For nearly all of his stories, King pulls bits and pieces from his surroundings. Bangor is suspiciously similar to the fictional town of Derry, Maine, which is one of the small Maine communities that crop up all across King's work. The real Bangor is home to many real locations that have wormed their way into King's waking nightmares: a stroll through town will take you by Pennywise the Clown's storm drain and the barrens from It, the huge standpipe, the truck stop from Maximum Overdrive, and a kitchen supply store emblazoned with "R.M. Flagg," a name that King borrowed for his own, demonic Randall Flagg, or the sinister Man in Black.

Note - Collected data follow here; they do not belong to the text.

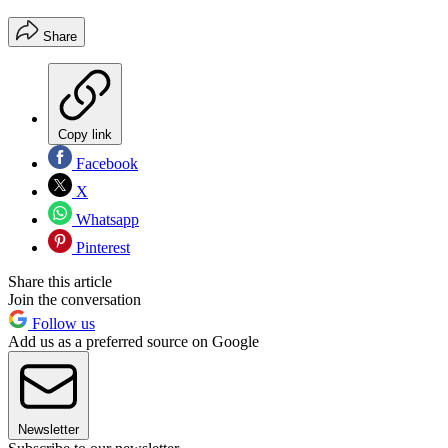
Share
Copy link
Facebook
X
Whatsapp
Pinterest
Share this article
Join the conversation
Follow us
Add us as a preferred source on Google
Newsletter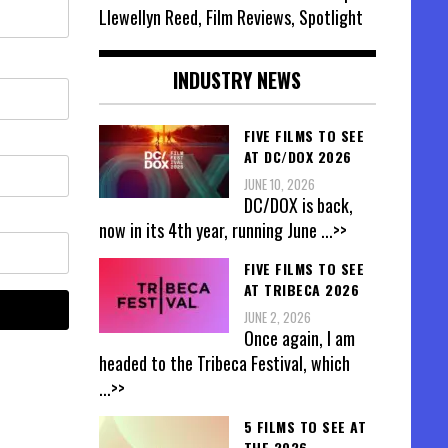
Llewellyn Reed, Film Reviews, Spotlight
INDUSTRY NEWS
FIVE FILMS TO SEE
AT DC/DOX 2026
JUNE 10, 2026
DC/DOX is back,
now in its 4th year, running June
...>>
FIVE FILMS TO SEE
AT TRIBECA 2026
JUNE 2, 2026
Once again, I am
headed to the Tribeca Festival, which
...>>
5 FILMS TO SEE AT
THE 2026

Charlotte Ahlin for Bustle

Sometimes, of course, the ideas are just there, waiting to be written. “I see pictures in my mind, sometimes. You know, it’s like ‘I see dead people,’" says King matter-of-factly. “And then I think, ‘I would like to write a story about that.'”

King's focus has naturally shifted over the course of his long career as a novelist. As he's gotten older, and further away from those childhood monsters lurking in the storm drains, his books has reflected a more matured worldview. “I think that in the last few years I’ve written more about old people," he says. "I’m not sure that’s a demographic I really want to go after, because they’re shrinking all the time.” But, he says with a shrug, “you write what you know.”

“When I was, let’s say, twenty-five or twenty-six, it was like people trying to escape a burning building inside my head,” King says. The ideas were banging on the walls, always fighting to get out. These days, the tumult has calmed somewhat, he says, but he still has plenty of stories left to tell: “Now I have less, but I’m grateful to have any....I'm still working."

As for what he's working on next, we'll just have to wait.